Choosing an efficient portfolio of sampling strategies for monitoring marine biodiversity

Andrew Rassweiler, Gema Hernan and Alexandra Dubel, Florida State University, Department of Biological Science, Tallahassee, FL, United States
Abstract:
Effective monitoring of marine biodiversity is crucial for understanding ecological dynamics, assessing human impacts, and guiding management decisions. Measuring biodiversity is particularly challenging in nearshore subtidal systems because of their wide variety of organisms. To monitor the variety of life in these habitats, most research programs employ multiple sampling methods, but because of the high cost of underwater sampling, only a few methods can be undertaken by any program and limited resources tightly constrain total sampling effort. Despite the complexity and importance of these resource allocation decisions, they are often made on an ad hoc basis, by copying existing programs or following simple statistical rules of thumb (e.g., minimum replication).

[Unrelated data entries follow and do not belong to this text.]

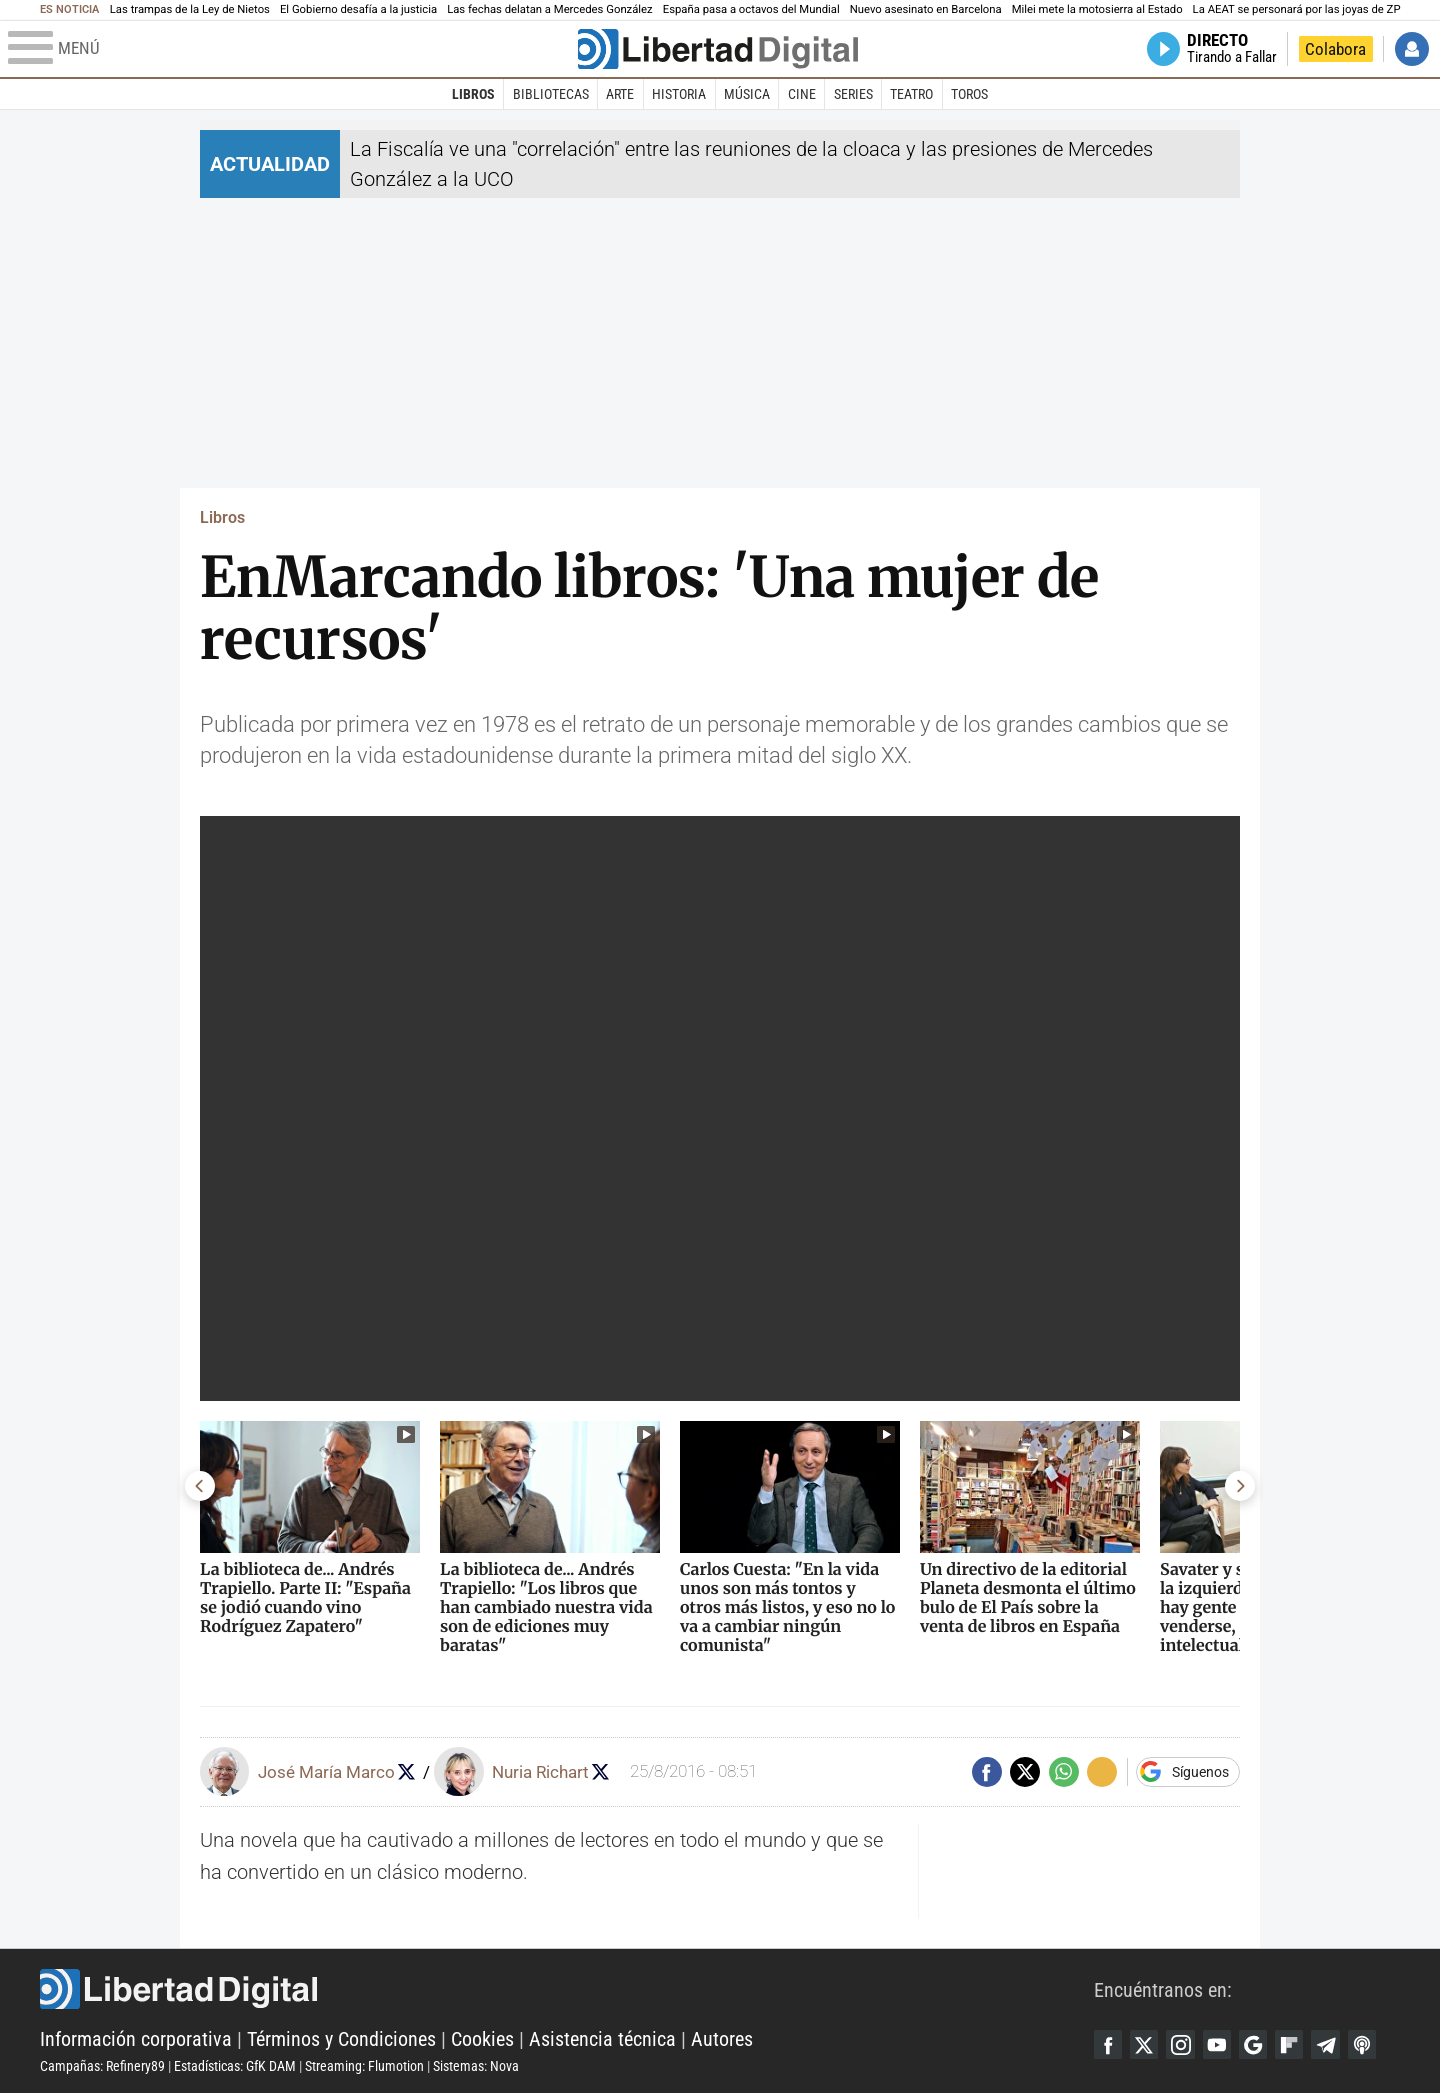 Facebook (1109, 2045)
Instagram (1185, 2045)
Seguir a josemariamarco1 (409, 1771)
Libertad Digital (567, 1989)
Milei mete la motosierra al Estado (1097, 9)
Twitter (1147, 2045)
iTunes (1375, 2045)
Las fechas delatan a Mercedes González (550, 9)
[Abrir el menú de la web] (291, 49)
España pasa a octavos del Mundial (751, 9)
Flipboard (1299, 2045)
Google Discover (1261, 2045)
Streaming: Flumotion (364, 2066)
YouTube (1223, 2045)
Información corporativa (136, 2039)
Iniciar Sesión (1412, 49)
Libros (473, 94)
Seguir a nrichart (606, 1771)
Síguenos (1200, 1772)
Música (747, 94)
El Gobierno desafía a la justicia (358, 9)
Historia (679, 94)
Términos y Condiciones (341, 2039)
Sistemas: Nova (476, 2066)
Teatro (911, 94)
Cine (802, 94)
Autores (722, 2039)
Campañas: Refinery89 (102, 2066)
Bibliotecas (551, 94)
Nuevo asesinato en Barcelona (926, 9)
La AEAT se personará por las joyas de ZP (1297, 9)
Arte (620, 94)
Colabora (1335, 49)
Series (853, 94)
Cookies (482, 2039)
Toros (969, 94)
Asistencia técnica (602, 2039)
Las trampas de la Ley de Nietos (190, 9)
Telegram (1337, 2045)
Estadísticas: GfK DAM (235, 2066) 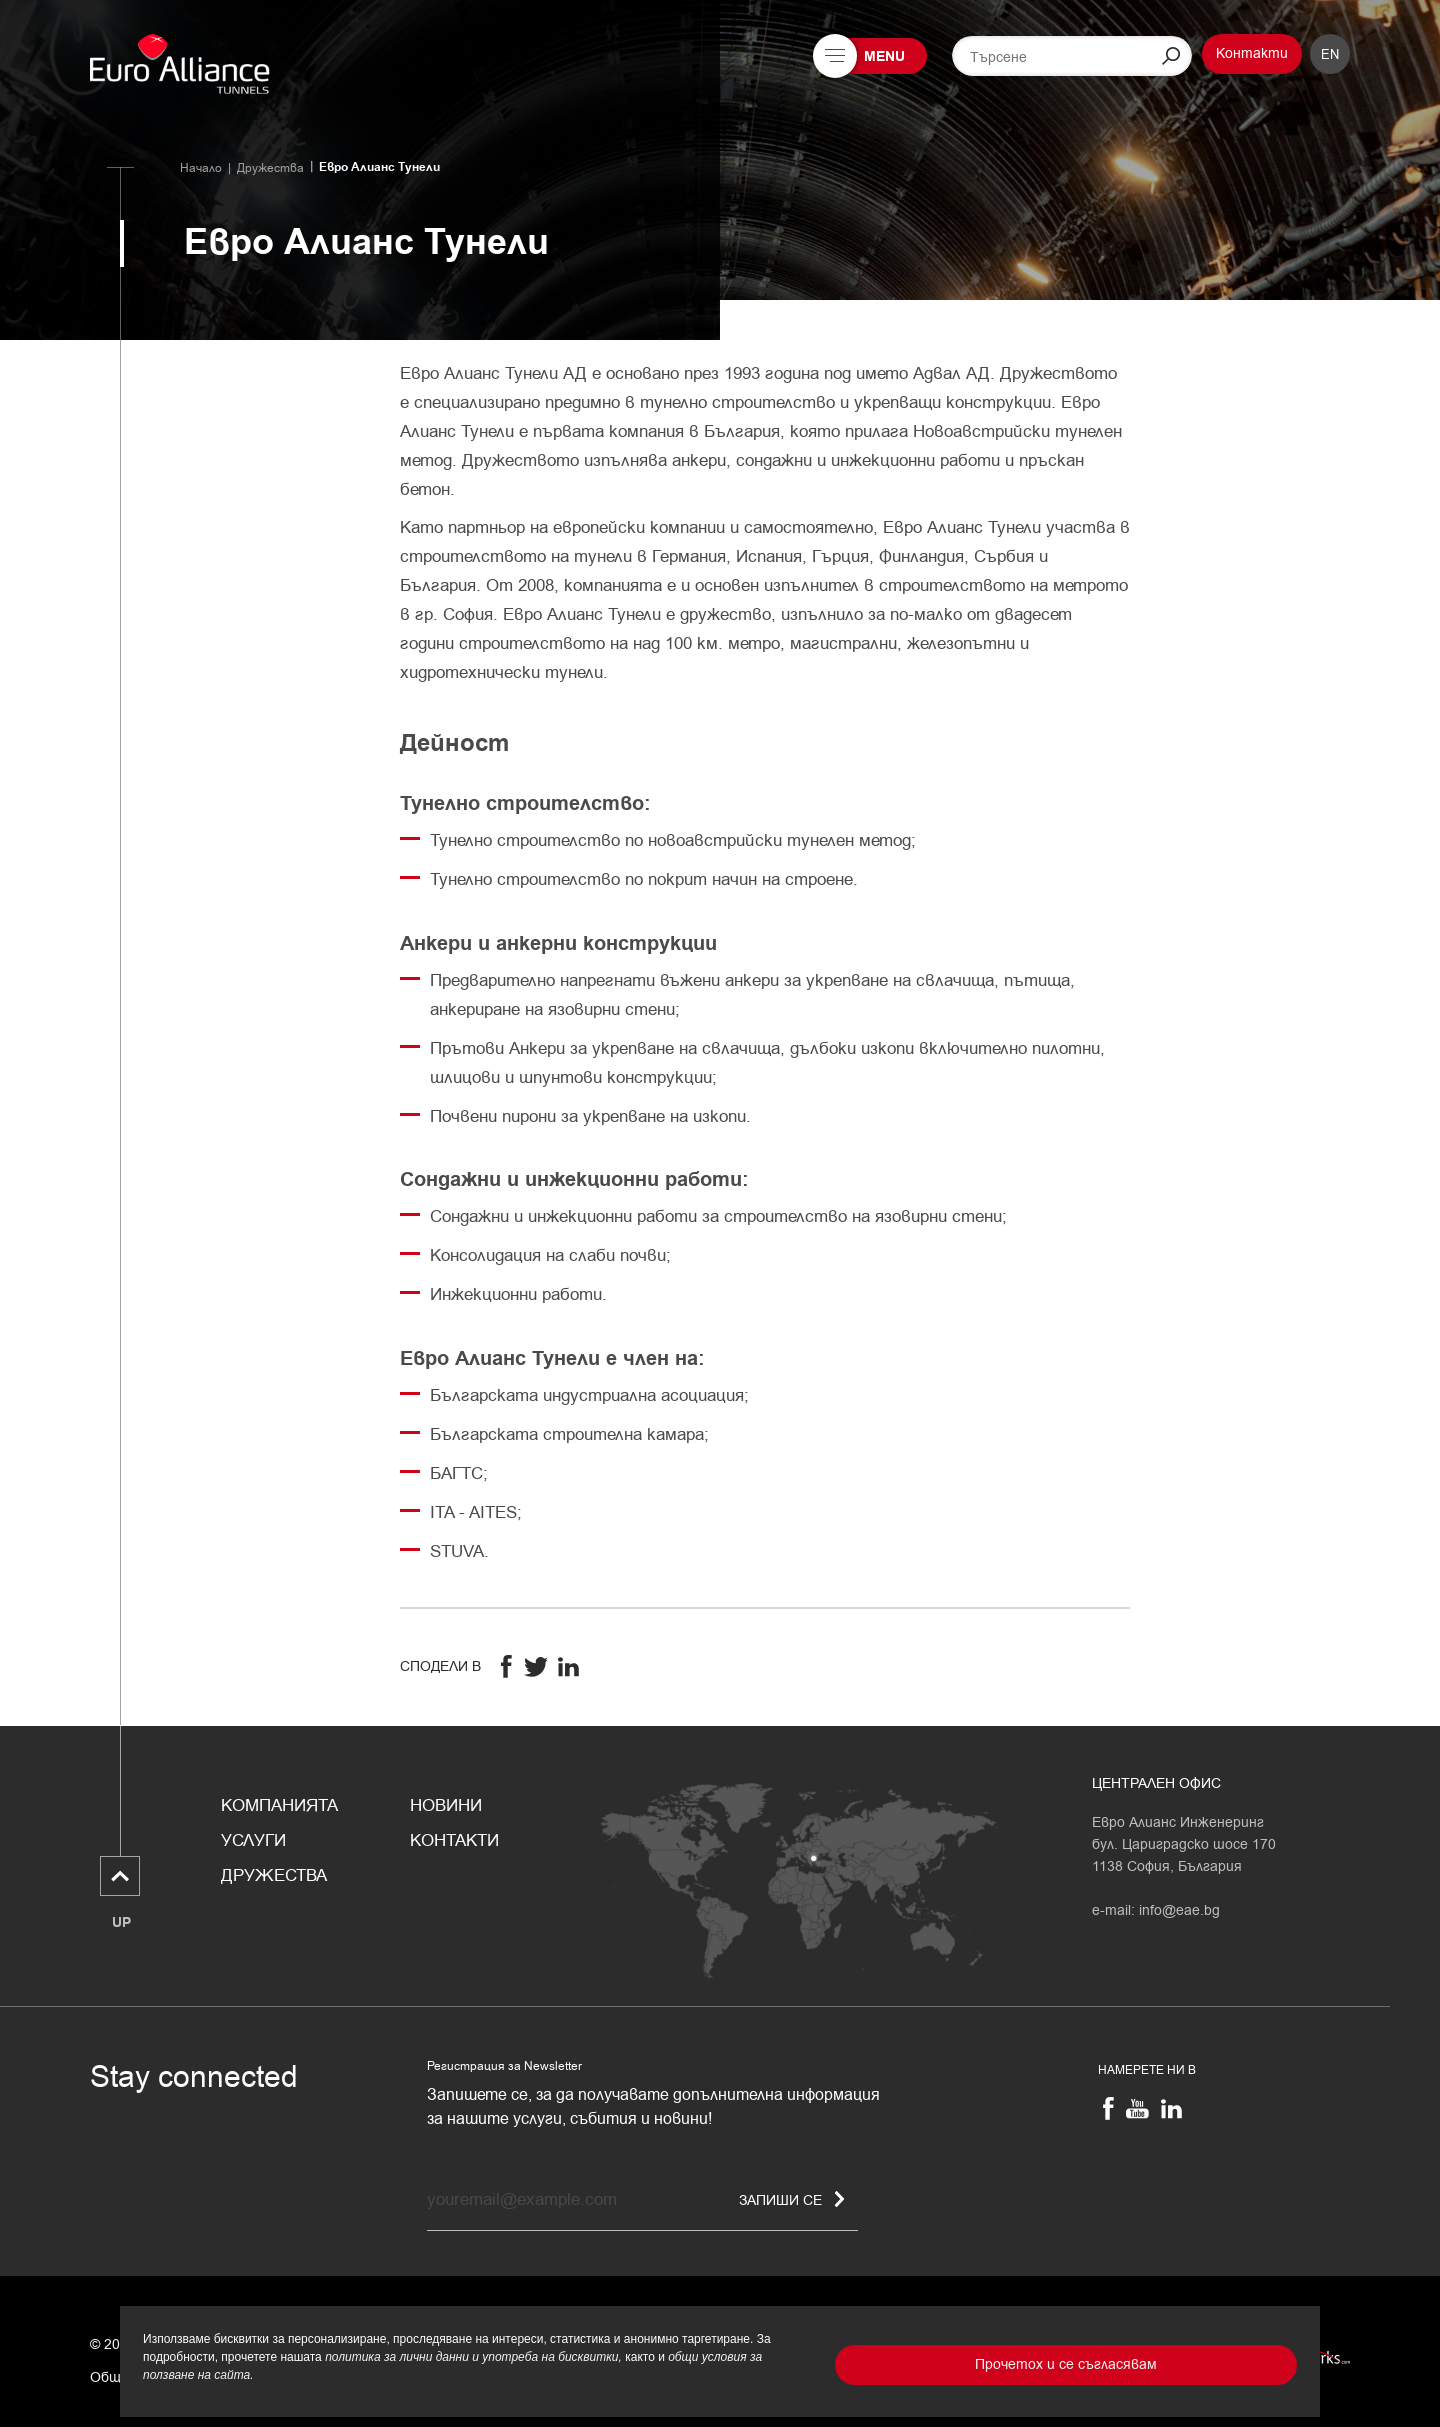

Here we develop analyses to evaluate a portfolio of alternative strategies for sampling biodiversity in order to guide decisions about which methods should be employed and how effort should be allocated across them. We construct efficiency curves for each candidate sampling method, using existing data to predict the biodiversity information expected for a given level of investment. We then combine these individual curves into multidimensional efficiency surfaces describing how any combination of sampling strategies yields information about biodiversity. We demonstrate the method analyzing data from rocky reefs in the Santa Barbara Channel, a location where the Marine Biodiversity Observation Network has been developing new monitoring methods and synthesizing data from existing methods. We find that optimal investment strategies are relatively consistent across a variety of biodiversity metrics, but that they vary more dramatically if information about specific taxonomic groups is valued asymmetrically. This method can guide the design of new monitoring projects and can help existing projects determine when new or improved methods should be added to existing sampling portfolios.